The responsibilities of the Regents and the state officials in charge of the common schools overlapped. The Regents had a vague statutory authority to oversee all education in the state. After 1842 the Superintendent of Common Schools was a member of the Board of Regents, as was the Superintendent of Public Instruction after 1854. The latter official shared with the Regents the responsibility to inspect and report on academies. The rapid development of public high schools after the 1850s caused administrative confusion. The high schools were operated by union free or city school districts, which the law made subject to visitation and inspection by the Superintendent of Public Instruction. However, the academic programs of all secondary schools were under general supervision of the Regents. Unification of elementary, secondary, and higher education under one administration was considered and rejected by the constitutional conventions of 1867 and 1894, and proposed in legislative bills from time to time. Outright competition between the Regents and the Department of Public Instruction became intense and public during the 1890s, when the Superintendents of Public Instruction lobbied to have all secondary education placed under their control. But during the same decade the University's activist program under Secretary Melvil Dewey won the Regents many new supporters.
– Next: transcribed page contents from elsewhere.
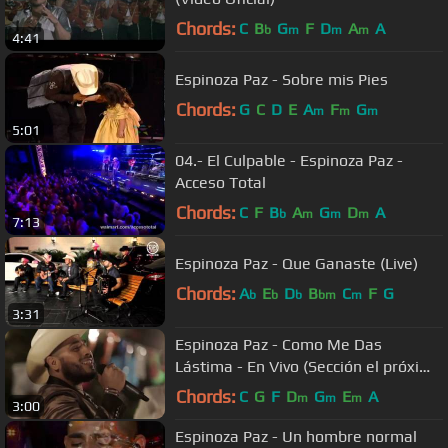
Chords:
C
B
G
F
D
A
A
b
m
m
m
4:41
Espinoza Paz - Sobre mis Pies
Chords:
G
C
D
E
A
F
G
m
m
m
5:01
04.- El Culpable - Espinoza Paz -
Acceso Total
Chords:
C
F
B
A
G
D
A
b
m
m
m
7:13
Espinoza Paz - Que Ganaste (Live)
Chords:
A
E
D
B
C
F
G
b
b
b
bm
m
3:31
Espinoza Paz - Como Me Das
Lástima - En Vivo (Sección el próximo
viernes)
Chords:
C
G
F
D
G
E
A
m
m
m
3:00
Espinoza Paz - Un hombre normal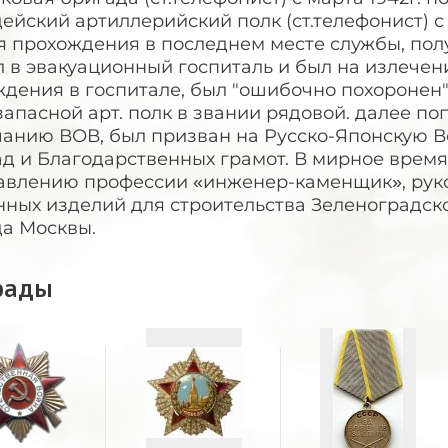
ейский артиллерийский полк (ст.телефонист) с я
 прохождения в последнем месте службы, полу
 в эвакуационный госпиталь и был на излечени
дения в госпитале, был "ошибочно похоронен"
запасной арт. полк в звании рядовой. далее поп
анию ВОВ, был призван на Русско-Японскую Во
д и Благодарственных грамот. В мирное время,
авлению профессии «инженер-каменщик», рук
нных изделий для строительства Зеленоградск
да Москвы.
рады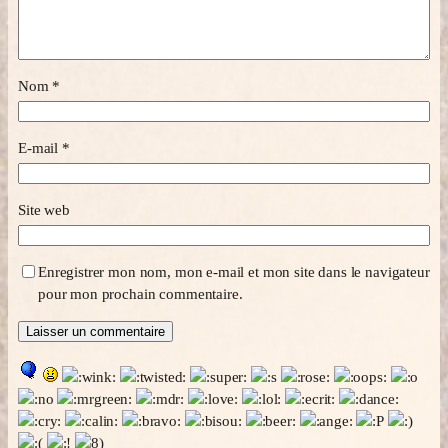
Nom
*
E-mail
*
Site web
Enregistrer mon nom, mon e-mail et mon site dans le navigateur
pour mon prochain commentaire.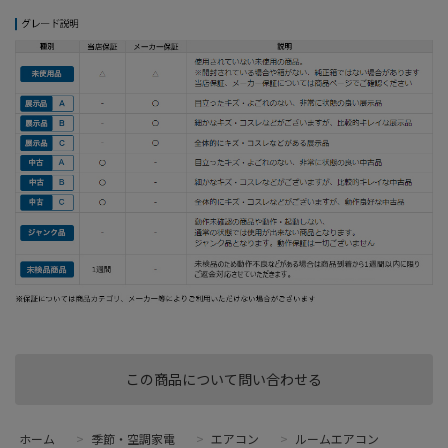
この商品について問い合わせる
ホーム
>
季節・空調家電
>
エアコン
>
ルームエアコン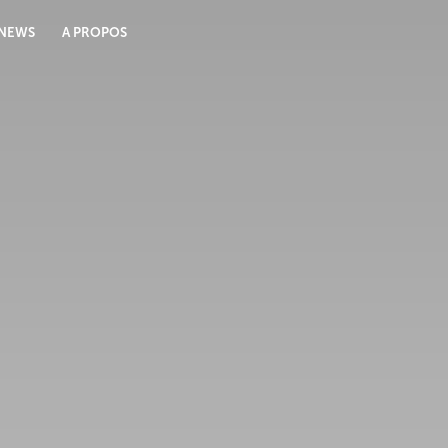
NEWS
A PROPOS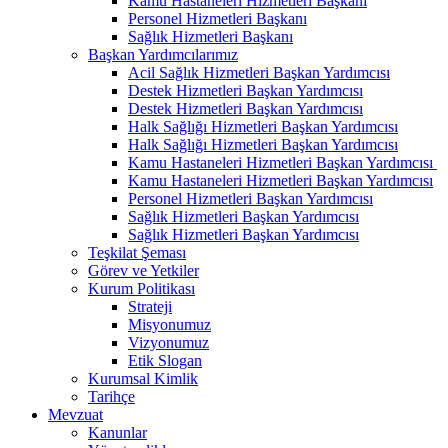
Kamu Hastaneleri Hizmetleri Başkanı
Personel Hizmetleri Başkanı
Sağlık Hizmetleri Başkanı
Başkan Yardımcılarımız
Acil Sağlık Hizmetleri Başkan Yardımcısı
Destek Hizmetleri Başkan Yardımcısı
Destek Hizmetleri Başkan Yardımcısı
Halk Sağlığı Hizmetleri Başkan Yardımcısı
Halk Sağlığı Hizmetleri Başkan Yardımcısı
Kamu Hastaneleri Hizmetleri Başkan Yardımcısı ​
Kamu Hastaneleri Hizmetleri Başkan Yardımcısı
Personel Hizmetleri Başkan Yardımcısı
Sağlık Hizmetleri Başkan Yardımcısı
Sağlık Hizmetleri Başkan Yardımcısı
Teşkilat Şeması
Görev ve Yetkiler
Kurum Politikası
Strateji
Misyonumuz
Vizyonumuz
Etik Slogan
Kurumsal Kimlik
Tarihçe
Mevzuat
Kanunlar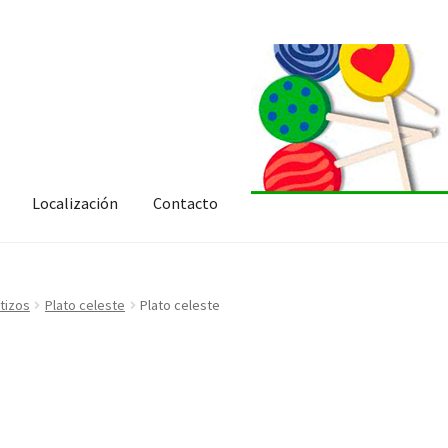
Localización
Contacto
tizos
Plato celeste
Plato celeste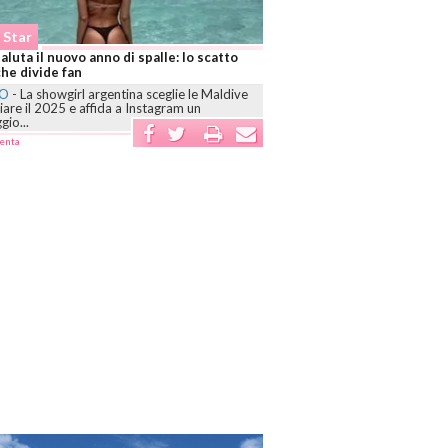
 Star
aluta il nuovo anno di spalle: lo scatto
che divide fan
NO
-
La showgirl argentina sceglie le Maldive
ziare il 2025 e affida a Instagram un
io...
enta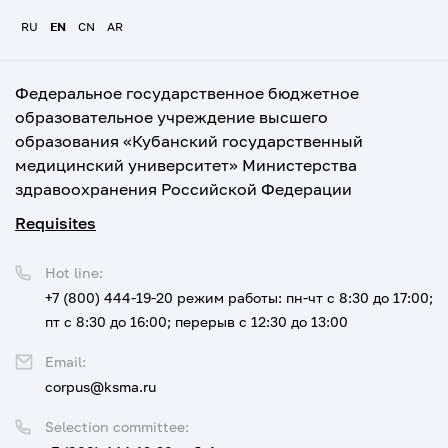
RU
EN
CN
AR
Федеральное государственное бюджетное
образовательное учреждение высшего
образования «Кубанский государственный
медицинский университет» Министерства
здравоохранения Российской Федерации
Requisites
Hot line:
+7 (800) 444-19-20
режим работы: пн-чт с 8:30 до 17:00;
пт с 8:30 до 16:00; перерыв с 12:30 до 13:00
Email:
corpus@ksma.ru
Selection committee: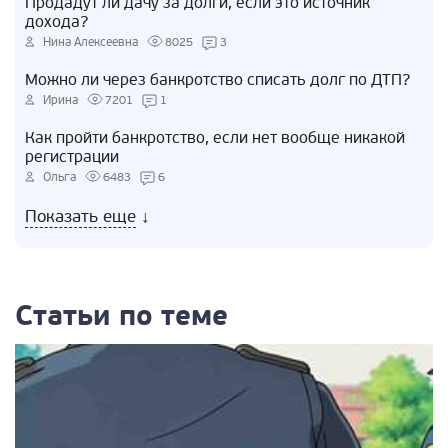
Продадут ли дачу за долги, если это источник
дохода?
Нина Алексеевна
8025
3
Можно ли через банкротство списать долг по ДТП?
Ирина
7201
1
Как пройти банкротство, если нет вообще никакой
регистрации
Ольга
6483
6
Показать еще
↓
Статьи по теме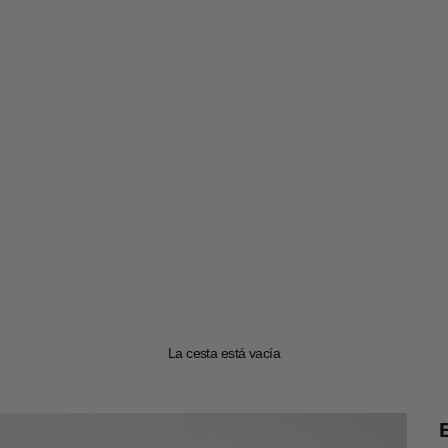
La cesta está vacía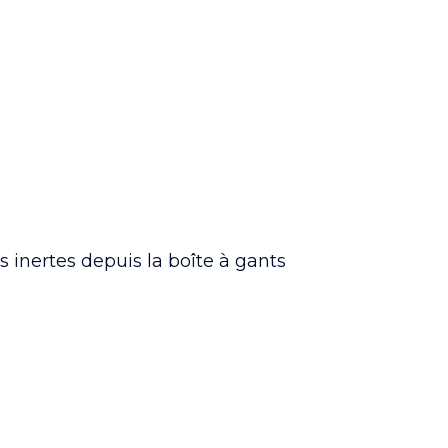
s inertes depuis la boîte à gants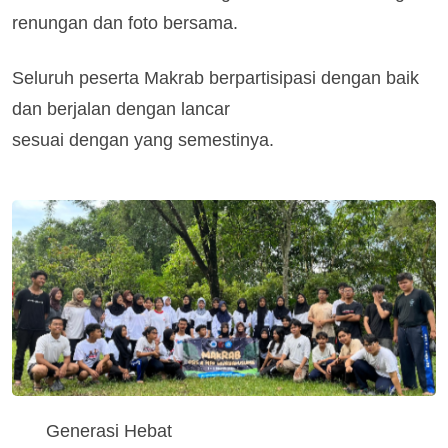
renungan dan foto bersama.
Seluruh peserta Makrab berpartisipasi dengan baik
dan berjalan dengan lancar
sesuai dengan yang semestinya.
Generasi Hebat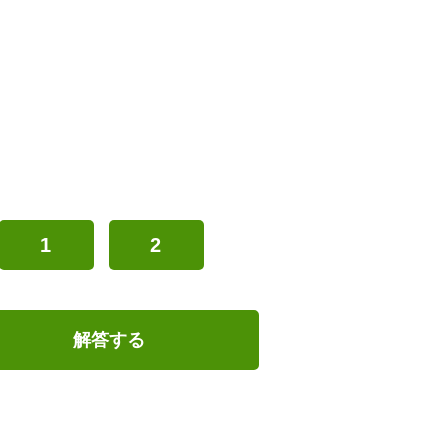
1
2
解答する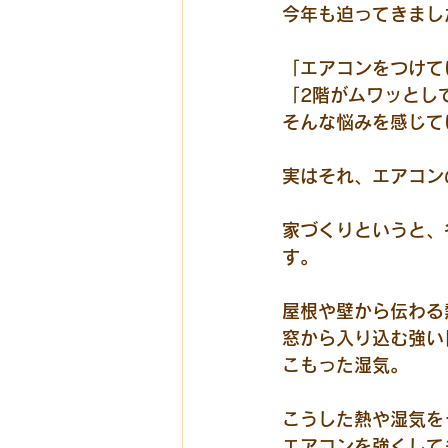
今年も迫ってきまし
「エアコンをつけて
「2階がムワッとし
そんな悩みを感じて
実はそれ、エアコン
家づくりというと、
す。
屋根や壁から伝わる
窓から入り込む強い
こもった湿気。
こうした熱や湿気を
エアコンを強くして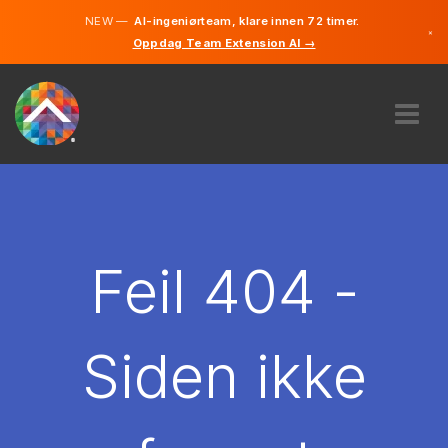
NEW —
AI-ingeniørteam, klare innen 72 timer.
×
Oppdag Team Extension AI →
Norsk
Engelsk
OM OSS
EKSPERTISE
HVORDAN VIRKER DET?
KARRIERE
Feil 404 -
LEIE
NORGE
Siden ikke
NO
KOM I GANG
In 1899 the annual University convocation requested Governor Theodore Roosevelt to name a special commission to study unification. The commission's report proposed that a new department of education succeed the Department of Public Instruction and include the University, and that the Regents be appointed for fixed terms by the Governor with consent of the Senate. A joint legislative committee in 1904 recommended that elementary and secondary education be entrusted to a three-member commission, consisting of one Regent and two other members appointed by each of the two major parties in the Legislature. Governor Benjamin Odell and a Republican legislative caucus drew up their own, very different unification bill. This bill became law, establishing an Education Department, effective April 1, 1904. The new Department was headed by a Commissioner of Education, appointed by and responsible to the Regents. Andrew S. Draper, who had previously served two terms as Superintendent of Public Instruction, was named the first Commissioner of Education. Regents were to be elected by joint ballot of the Legislature to serve fixed terms, initially eleven years; some of the sitting Regents were continued in office. The board consisted of one Regent from each Supreme Court judicial district. Later on members-at-large were added (three after 1909, four after 1965). Regents' terms were set to equal in years the total number of Regents, resulting in one vacancy annually (the term reached fifteen years in 1969, when the twelfth judicial district was established). The Legislature reduced the (renewable) terms of office to seven years in 1974, and to five years in 1994, citing a need for increased accountability of the Regents.

Today the University of the State of New York embraces all the elementary, secondary, and higher education institutions in the state, the latter including libraries, museums, and other institutions of learning. The Board of Regents is the only state board of education having authority over all educational activity at all levels, including private and public, non-profit and for profit institutions. The board does much of its work through its standing committees, five of which correspond to the major offices of the Department, plus committees on administration, law, and legislation; and ethics. The full Board of Regents meets monthly (except August) and since 1994 has held some meetings outside of Albany. The board has slowly become more diverse in its composition. The first woman Regent was appointed in 1927, the first Italian-American in 1948, the first African-American in 1966, the first Puerto Rican-American in 1975.